# [REQUIREMENT]
Below are the records; copy every line in them that holds the string "impressed".

# [EXCERPTED RECORDS]
%%

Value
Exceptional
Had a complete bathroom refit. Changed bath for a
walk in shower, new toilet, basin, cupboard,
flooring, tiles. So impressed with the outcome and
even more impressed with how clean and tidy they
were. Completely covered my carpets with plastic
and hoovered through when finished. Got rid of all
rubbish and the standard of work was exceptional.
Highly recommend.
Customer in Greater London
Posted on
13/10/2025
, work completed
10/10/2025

%%
%%

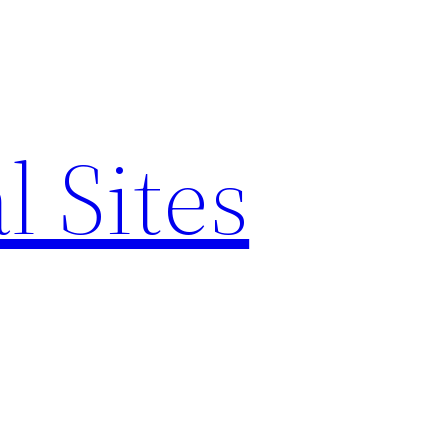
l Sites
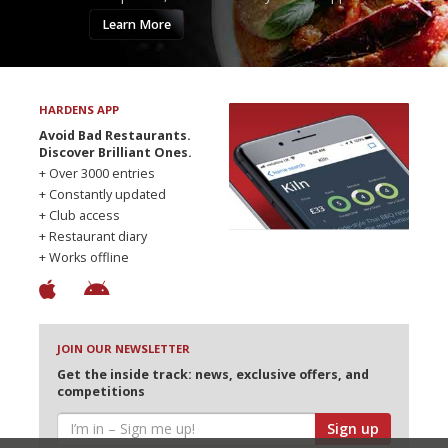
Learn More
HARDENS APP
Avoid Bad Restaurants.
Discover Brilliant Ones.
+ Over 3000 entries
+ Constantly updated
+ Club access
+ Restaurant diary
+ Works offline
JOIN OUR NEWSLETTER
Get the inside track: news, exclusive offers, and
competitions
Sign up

%%

# [RESULT]
flooring, tiles. So impressed with the outcome and
even more impressed with how clean and tidy they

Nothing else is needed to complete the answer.